> EXERCISE:
Check each line of the data below for the string "Vores", then report how many lines have it and nothing else.
DATA TO USE START
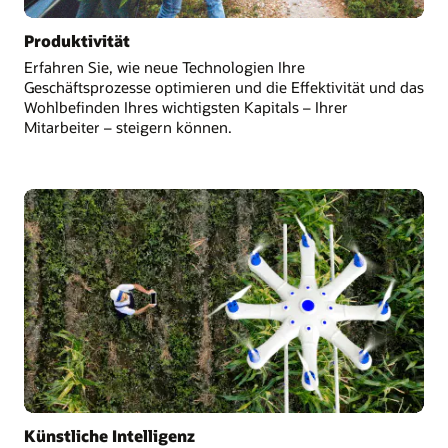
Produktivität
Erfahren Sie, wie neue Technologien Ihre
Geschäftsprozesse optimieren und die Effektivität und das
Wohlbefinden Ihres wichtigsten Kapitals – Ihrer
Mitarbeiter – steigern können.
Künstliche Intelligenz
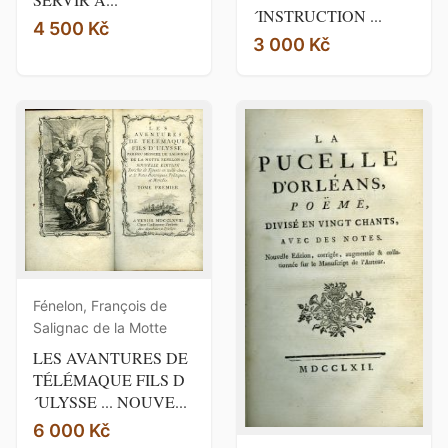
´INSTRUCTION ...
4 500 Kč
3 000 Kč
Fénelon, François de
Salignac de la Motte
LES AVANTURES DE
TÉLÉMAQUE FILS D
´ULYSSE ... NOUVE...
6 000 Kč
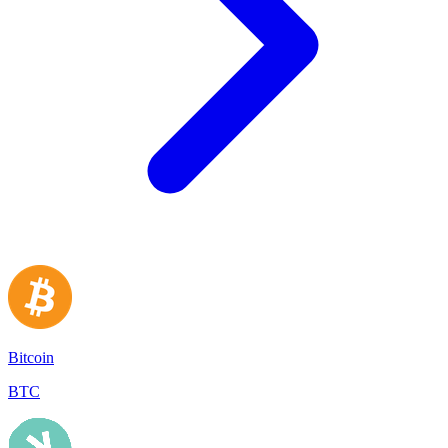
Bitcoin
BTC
DATA TO USE END
DATA TO USE START
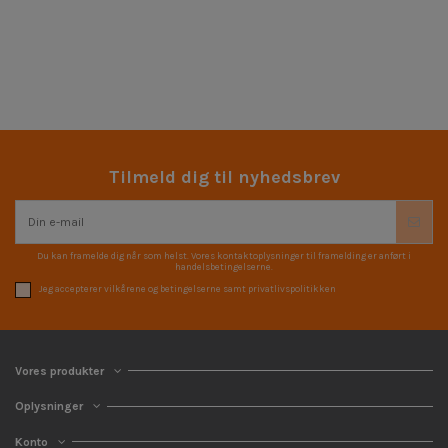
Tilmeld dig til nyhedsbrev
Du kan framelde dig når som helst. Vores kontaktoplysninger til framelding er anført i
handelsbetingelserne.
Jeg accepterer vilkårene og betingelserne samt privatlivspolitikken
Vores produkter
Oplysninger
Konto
DATA TO USE END
> TASK SOLUTION:
2